Advocates say they’re relieved by the new designation, which reinstates a 2014 threatened species status. That was overturned after oil and gas industry lawsuits.
Critics of the reinstated designation say it means farmers and ranchers are losing more land use control. They argue that voluntary efforts to conserve land and protect the “lesser prairie chicken” habitat are working.
The lesser prairie chicken population has declined significantly. Scientists believe one reason for that is land development by agriculture, and the oil and gas industry. But Zach Riley, of the Colorado Livestock Association, says new protections for the bird are a case of environmental groups going after industries, using the Endangered Species Act.
While the lesser prairie chicken is now a threatened species in Colorado, Kansas, and Oklahoma, it will have a more restrictive endangered species listing in New Mexico and Texas.

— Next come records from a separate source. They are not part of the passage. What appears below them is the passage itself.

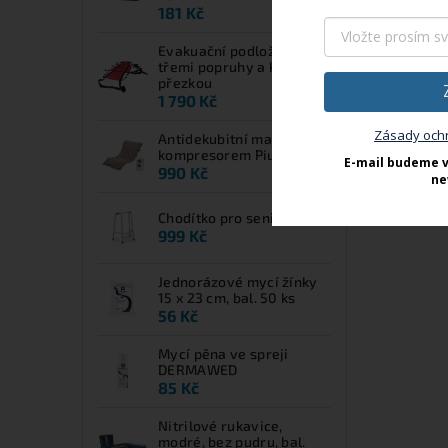
181 Kč
Evakuační podložka EVS s
třemi popruhy a kovovou
přezkou
1 790 Kč
Zásady och
Antidekubitní matrace s
kompresorem Piuma UP
E-mail budeme v
990 Kč
ne
Chodítko pro seniory Clik
999 Kč
Jednorázové mycí žínky
15 x 23 cm, bal. 50 ks
56 Kč
Mycí pěna ve spreji
DERMAWED
85 Kč
Nitrilové rukavice,
modré, bez pudru, bal.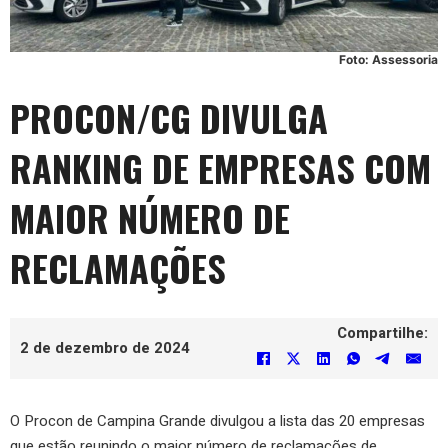
Foto: Assessoria
PROCON/CG DIVULGA
RANKING DE EMPRESAS COM
MAIOR NÚMERO DE
RECLAMAÇÕES
Compartilhe:
2 de dezembro de 2024
O Procon de Campina Grande divulgou a lista das 20 empresas
que estão reunindo o maior número de reclamações de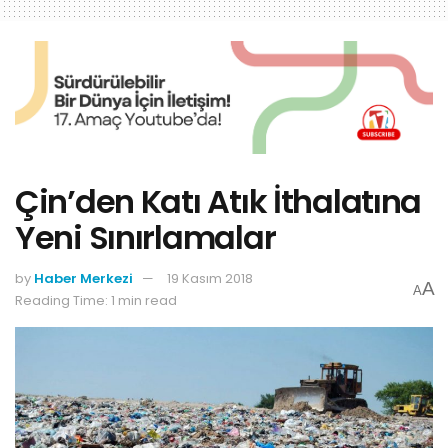
Çin’den Katı Atık İthalatına
Yeni Sınırlamalar
by
Haber Merkezi
19 Kasım 2018
A
A
Reading Time: 1 min read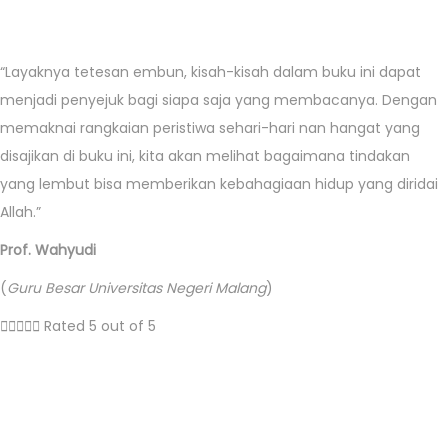
“Layaknya tetesan embun, kisah-kisah dalam buku ini dapat
menjadi penyejuk bagi siapa saja yang membacanya. Dengan
memaknai rangkaian peristiwa sehari-hari nan hangat yang
disajikan di buku ini, kita akan melihat bagaimana tindakan
yang lembut bisa memberikan kebahagiaan hidup yang diridai
Allah.”
Prof. Wahyudi
(
Guru Besar Universitas Negeri Malang
)





Rated 5 out of 5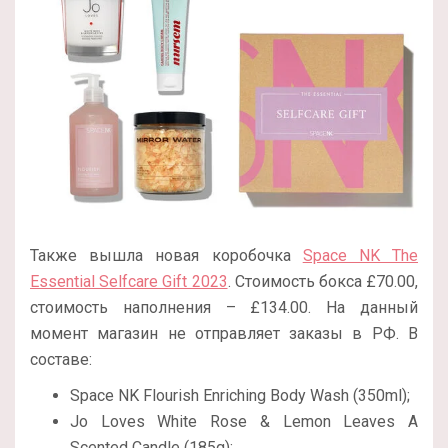
Также вышла новая коробочка
Space NK The
Essential Selfcare Gift 2023
. Стоимость бокса £70.00,
стоимость наполнения – £134.00. На данный
момент магазин не отправляет заказы в РФ. В
составе:
Space NK Flourish Enriching Body Wash (350ml);
Jo Loves White Rose & Lemon Leaves A
Scented Candle (185g);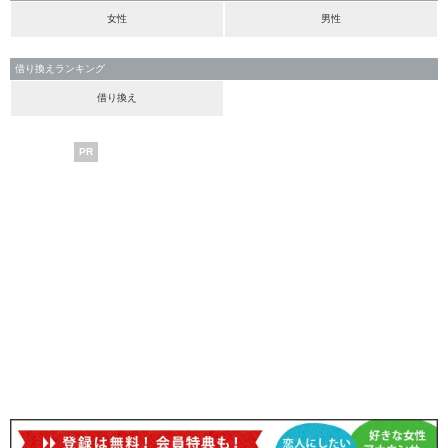
女性
男性
借り換えランキング
借り換え
PR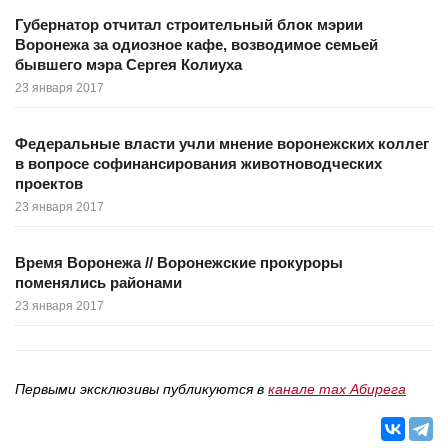
Губернатор отчитал строительный блок мэрии
Воронежа за одиозное кафе, возводимое семьей
бывшего мэра Сергея Колиуха
23 января 2017
Федеральные власти учли мнение воронежских коллег
в вопросе софинансирования животноводческих
проектов
23 января 2017
Время Воронежа // Воронежские прокуроры
поменялись районами
23 января 2017
Первыми эксклюзивы публикуются в
канале max Абирега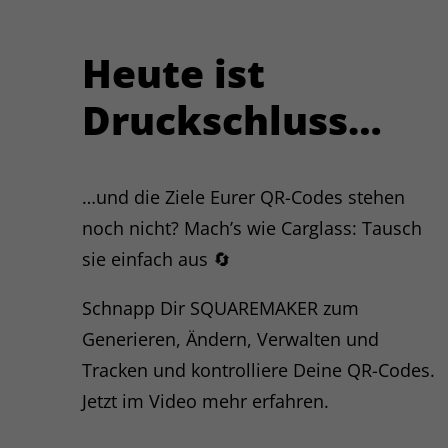
Google-Opt-out.
Heute ist
Name
Microsoft Clarity
Druckschluss…
Microsoft Ireland
Anbieter
Operations Ltd., ggf.
Microsoft Corp. (USA)
…und die Ziele Eurer QR-Codes stehen
Aufzeichnungen 30
noch nicht? Mach’s wie Carglass: Tausch
Tage, ausgewählte bis
Laufzeit
13 Monate; Cookies
sie einfach aus 🔄
bis 1 Jahr
Zweck
Schnapp Dir SQUAREMAKER zum
Erstellung von
Generieren, Ändern, Verwalten und
Heatmaps und
Session-Replays zur
Tracken und kontrolliere Deine QR-Codes.
Analyse der
Jetzt im Video mehr erfahren.
Nutzerfreundlichkeit.
Erfasst werden
Mausbewegungen,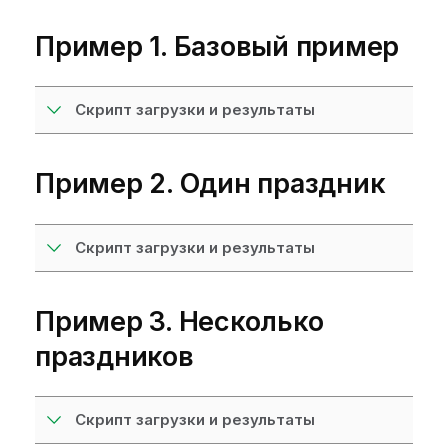
Пример 1. Базовый пример
Скрипт загрузки и результаты
Пример 2. Один праздник
Скрипт загрузки и результаты
Пример 3. Несколько
праздников
Скрипт загрузки и результаты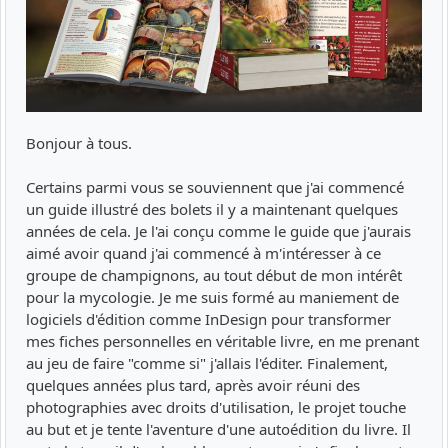
Bonjour à tous.
Certains parmi vous se souviennent que j'ai commencé
un guide illustré des bolets il y a maintenant quelques
années de cela. Je l'ai conçu comme le guide que j'aurais
aimé avoir quand j'ai commencé à m'intéresser à ce
groupe de champignons, au tout début de mon intérêt
pour la mycologie. Je me suis formé au maniement de
logiciels d'édition comme InDesign pour transformer
mes fiches personnelles en véritable livre, en me prenant
au jeu de faire "comme si" j'allais l'éditer. Finalement,
quelques années plus tard, après avoir réuni des
photographies avec droits d'utilisation, le projet touche
au but et je tente l'aventure d'une autoédition du livre. Il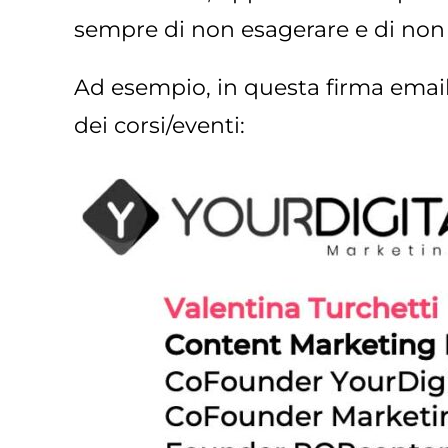
sempre di non esagerare e di non 
Ad esempio, in questa firma email, t
dei corsi/eventi: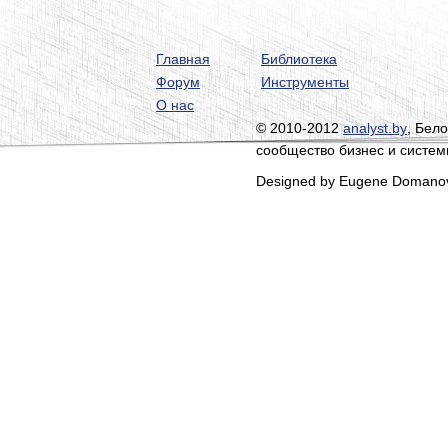
Главная
Библиотека
Форум
Инструменты
О нас
© 2010-2012
analyst.by
, Бел
сообщество бизнес и систем
Designed by Eugene Domano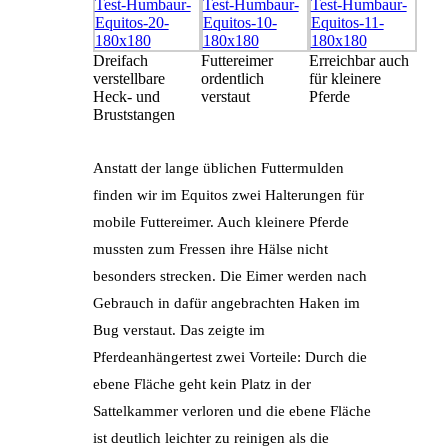
Dreifach
Futtereimer
Erreichbar auch
verstellbare
ordentlich
für kleinere
Heck- und
verstaut
Pferde
Bruststangen
Anstatt der lange üblichen Futtermulden
finden wir im Equitos zwei Halterungen für
mobile Futtereimer. Auch kleinere Pferde
mussten zum Fressen ihre Hälse nicht
besonders strecken. Die Eimer werden nach
Gebrauch in dafür angebrachten Haken im
Bug verstaut. Das zeigte im
Pferdeanhängertest zwei Vorteile: Durch die
ebene Fläche geht kein Platz in der
Sattelkammer verloren und die ebene Fläche
ist deutlich leichter zu reinigen als die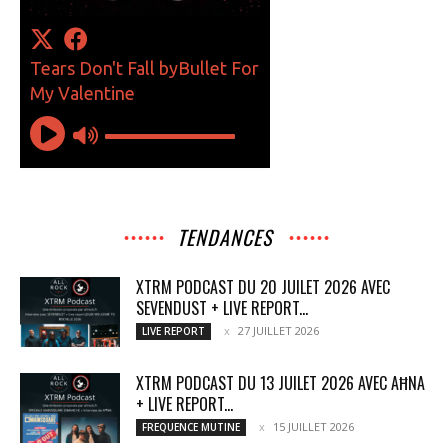
TENDANCES
XTRM PODCAST DU 20 JUILET 2026 AVEC
SEVENDUST + LIVE REPORT...
27 JUILLET 2026
LIVE REPORT
XTRM PODCAST DU 13 JUILET 2026 AVEC AĦNA
+ LIVE REPORT...
15 JUILLET 2026
FREQUENCE MUTINE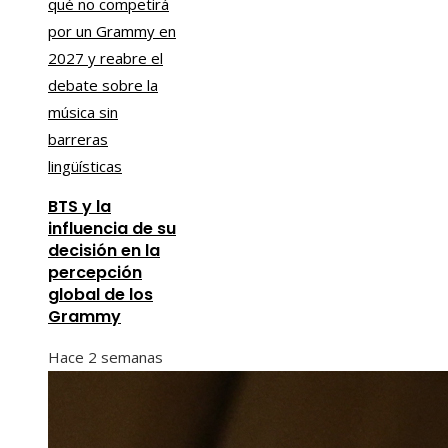
BTS y la
influencia de su
decisión en la
percepción
global de los
Grammy
Hace 2 semanas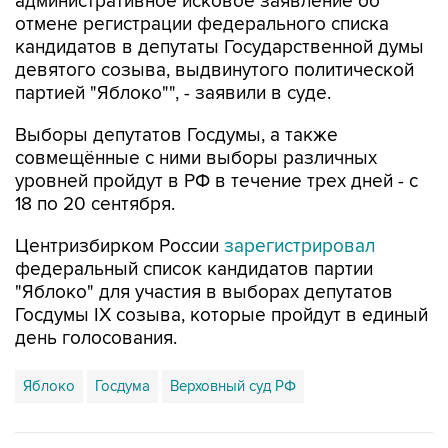
административное исковое заявление об
отмене регистрации федерального списка
кандидатов в депутаты Государственной думы
девятого созыва, выдвинутого политической
партией "Яблоко"", - заявили в суде.
Выборы депутатов Госдумы, а также
совмещённые с ними выборы различных
уровней пройдут в РФ в течение трех дней - с
18 по 20 сентября.
Центризбирком России
зарегистрировал
федеральный список кандидатов партии
"Яблоко" для участия в выборах депутатов
Госдумы IX созыва, которые пройдут в единый
день голосования.
Яблоко
Госдума
Верховный суд РФ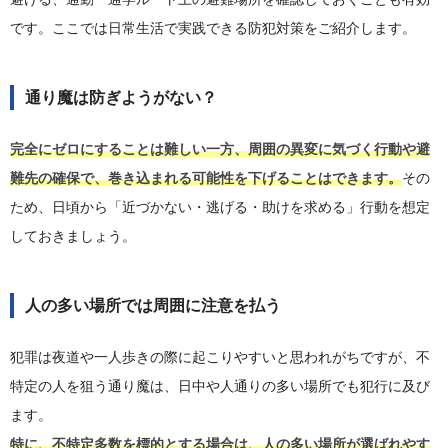
です。ここでは日常生活で実践できる防犯対策をご紹介します。
通り魔は防ぎようがない？
完全にゼロにすることは難しい一方、周囲の異変に気づく行動や避
難先の確保で、巻き込まれる可能性を下げることはできます。
その
ため、日頃から「近づかない・逃げる・助けを求める」行動を想定
しておきましょう。
人の多い場所では周囲に注意を払う
犯罪は夜道や一人歩きの際に起こりやすいと思われがちですが、不
特定の人を狙う通り魔は、日中や人通りの多い場所でも犯行に及び
ます。
特に、不特定多数を標的とする場合は、人の多い場所が選ばれやす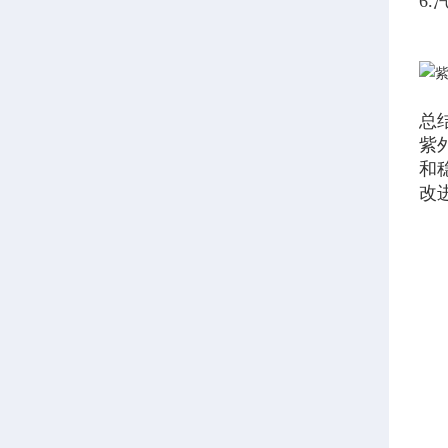
6
总
紫
和
改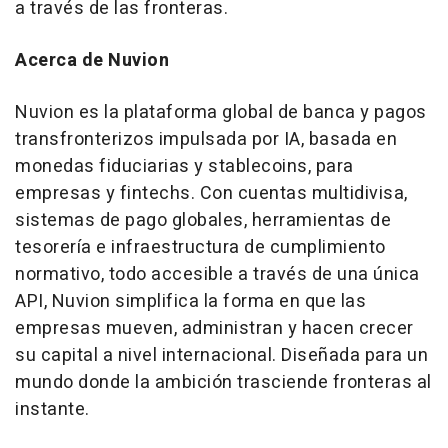
a través de las fronteras.
Acerca de Nuvion
Nuvion es la plataforma global de banca y pagos
transfronterizos impulsada por IA, basada en
monedas fiduciarias y stablecoins, para
empresas y fintechs. Con cuentas multidivisa,
sistemas de pago globales, herramientas de
tesorería e infraestructura de cumplimiento
normativo, todo accesible a través de una única
API, Nuvion simplifica la forma en que las
empresas mueven, administran y hacen crecer
su capital a nivel internacional. Diseñada para un
mundo donde la ambición trasciende fronteras al
instante.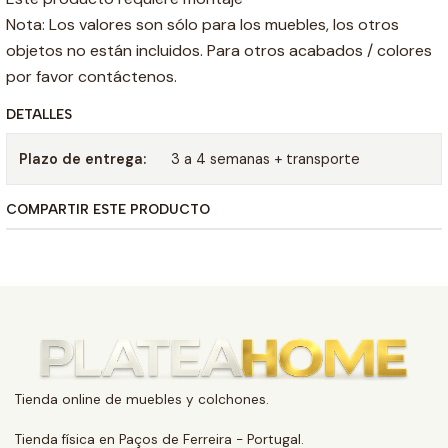
Nota: Los valores son sólo para los muebles, los otros
objetos no están incluidos. Para otros acabados / colores
por favor contáctenos.
DETALLES
Plazo de entrega:
3 a 4 semanas + transporte
COMPARTIR ESTE PRODUCTO
Tienda online de muebles y colchones.
Tienda física en Paços de Ferreira - Portugal.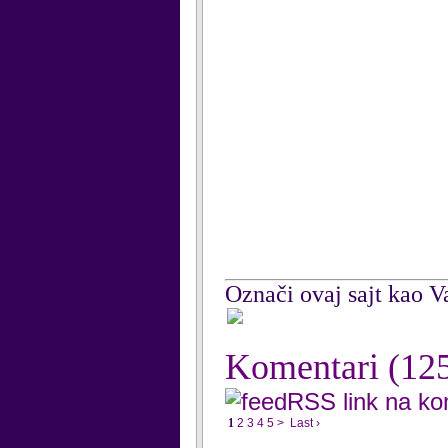
Označi ovaj sajt kao Va
Komentari
(12
RSS link na k
1
2
3
4
5
>
Last ›
...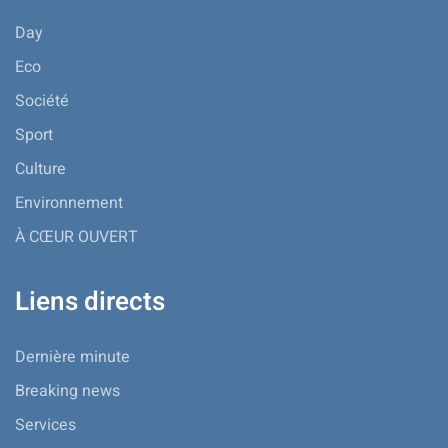
Day
Eco
Société
Sport
Culture
Environnement
À CŒUR OUVERT
Liens directs
Dernière minute
Breaking news
Services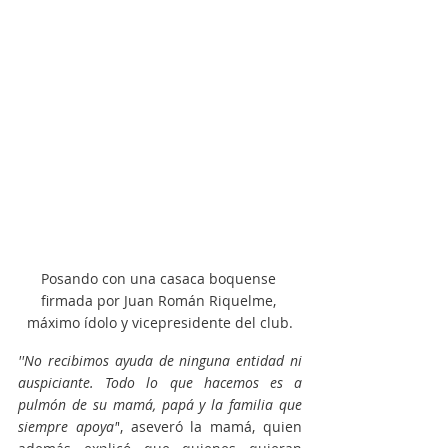
Posando con una casaca boquense 
firmada por Juan Román Riquelme, 
máximo ídolo y vicepresidente del club.
''No recibimos ayuda de ninguna entidad ni 
auspiciante. Todo lo que hacemos es a 
pulmón de su mamá, papá y la familia que 
siempre apoya'
', aseveró la mamá, quien 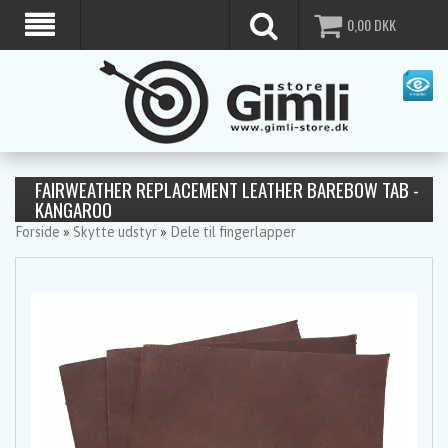
0,00
DKK
FAIRWEATHER REPLACEMENT LEATHER BAREBOW TAB -
KANGAROO
Forside
»
Skytte udstyr
»
Dele til fingerlapper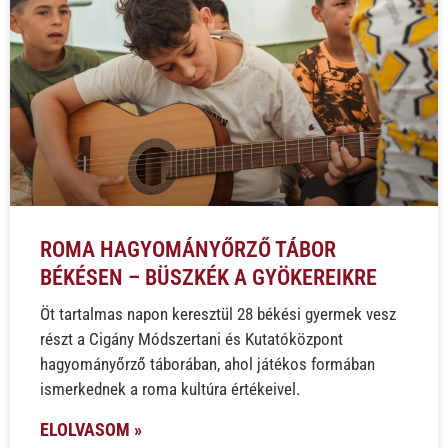
ROMA HAGYOMÁNYŐRZŐ TÁBOR
BÉKÉSEN – BÜSZKÉK A GYÖKEREIKRE
Öt tartalmas napon keresztül 28 békési gyermek vesz
részt a Cigány Módszertani és Kutatóközpont
hagyományőrző táborában, ahol játékos formában
ismerkednek a roma kultúra értékeivel.
ELOLVASOM »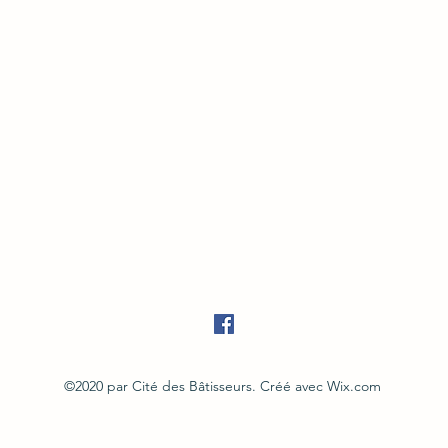
©2020 par Cité des Bâtisseurs. Créé avec Wix.com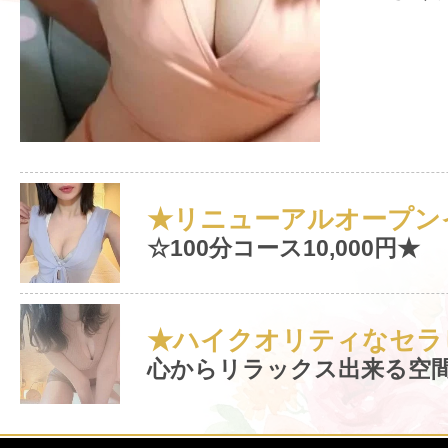
★リニューアルオープンイ
☆100分コース10,000円★
★ハイクオリティなセラ
心からリラックス出来る空間と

Fort Collins Overflow Shelter Delays Opening Because Of Staffing Shortage
Staffing shortages are delaying the opening of the Fort Collins seasonal overflow shelter for individuals experiencing homelessness. According to the Fort Collins Coloradoan, city officials expected the overflow shelter at 117 N. Mason St. would open on November 11th with its operation continuing through April. The city is partnering with the Fort Collins Rescue Mission to operate the additional bed shelter.
Seth Forwood, senior director of the Rescue Mission, told the Coloradoan that the organization still needs to find three employees to begin operations. Forwood also said they are unsure how they can open the shelter without the necessary staff.
State Health Department Offering Environmental Grants To Nonprofits And Impacted Communities
The state health department is offering grants to communities disproportionately affected by pollution as a way to defray costs for technical assistance used by the entities when they want a better say in rule-making hearings and permit proceedings. The Colorado Department of Public Health and Environment says the maximum grant allocation is $250,000 and the agency plans on awarding up to 10 grants in the spring.
Interested communities and non-profits must submit an application by February 3rd. More information is available at the state health department’s web page titled “Environmental Justice Grants Program.”